During this period he published several works, all treating of the new theory; among which was Fragmenta de Viribus Medicamentorum Positivis site Obriis in Corpore Sano (2 vols., Leipsic, 1805). But in his Organon der ra-tionellen Heilkunde (Dresden, 1810) homoeopathy first received its distinctive name, and was first reduced to a system and methodically illustrated. This work created much sensation in Germany, and a bitter warfare was waged for upward of 12 years between the old and new schools of therapeutics. About this time he fixed his residence in Leipsic, where he entered upon an extensive practice, and gathered about him many friends and disciples. During the prevalence of a malignant form of typhus in 1813, caused by the recent presence of the allied and French armies, the patients became so numerous that it was necessary to divide them among the physicians of the city. Of the 73 allotted to Hahnemann, and treated on the homoeopathic method, all recovered except one old man. But this only increased the enmity of his opponents, and an old law was revived which prohibited a physician from dispensing his own medicines, a practice Hahnemann had always followed, and was unwilling to relinquish.
He therefore in 1820 removed to Kothen, where for a time he encountered the same hostility which had driven him from Leipsic. But the homoeopathic system was meanwhile making its way silently over Europe, and patients repaired from all sides to receive the advice of its founder. The importance which the petty town of Kothen thus acquired soon caused a reaction in his favor, and when, upon his marriage for a second time in 1835 with Mlle, d'Hervilly, a young French woman, he took his departure, it was deemed necessary to go secretly by night for fear the populace might insist upon detaining him. Repairing with his wife to Paris, he resided there in the active practice of his profession until his death.
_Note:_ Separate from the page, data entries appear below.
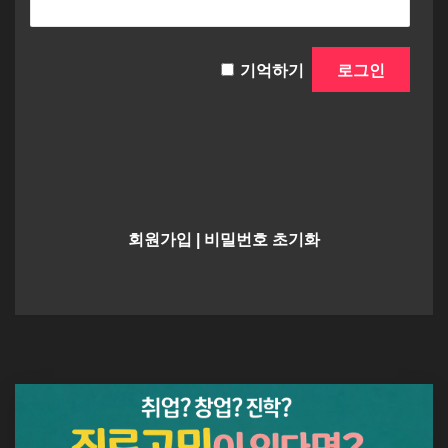
기억하기
회원가입
|
비밀번호 초기화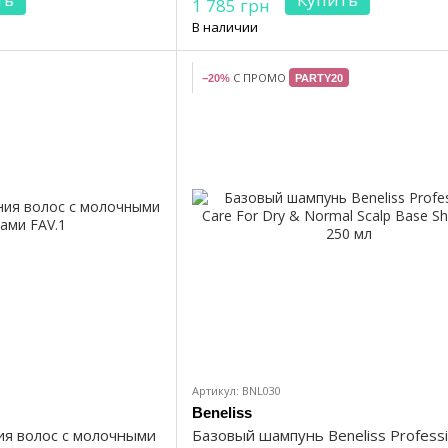
1 785 грн
В наличии
С ПРОМО
−20%
PARTY20
Артикул: BNL030
Beneliss
ия волос с молочными
Базовый шампунь Beneliss Professi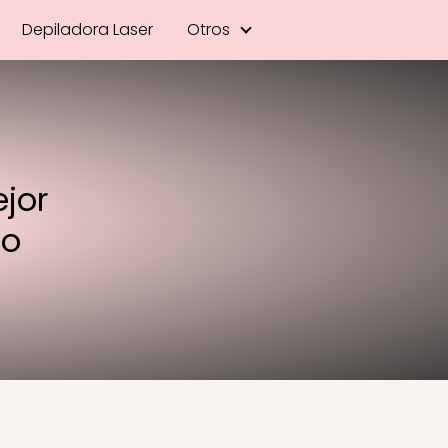
Depiladora Laser
Otros
jor
lo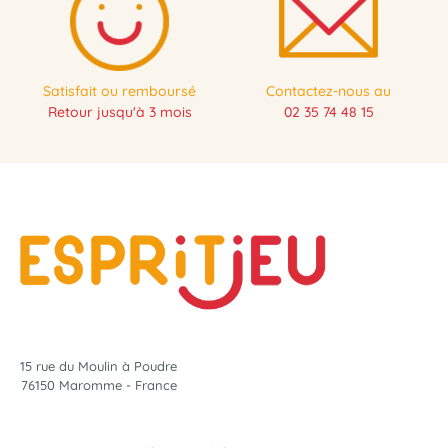
Satisfait ou remboursé
Contactez-nous au
Retour jusqu'à 3 mois
02 35 74 48 15
15 rue du Moulin à Poudre
76150 Maromme - France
A statue of Hahnemann was erected in Leipsic in 1851 by the homoeopathic physicians of Germany, and another in Berlin in 1855. Besides those already mentioned, his principal works are: Reine Arzneimittellehre (6 vols., Dresden, 1811-'20; 3d ed., 1830-'33); Die chronischen Krankheiten (4 vols., Dresden, 1828-'30; 2d ed., 1835-'9); and Heilung der asiatischen Cholera (Nuremberg, 1831). A collection of his minor works has been published (2 vols., Dresden, 1829-34). Several of his works have been translated into English and other languages. (See Homoeopathy.)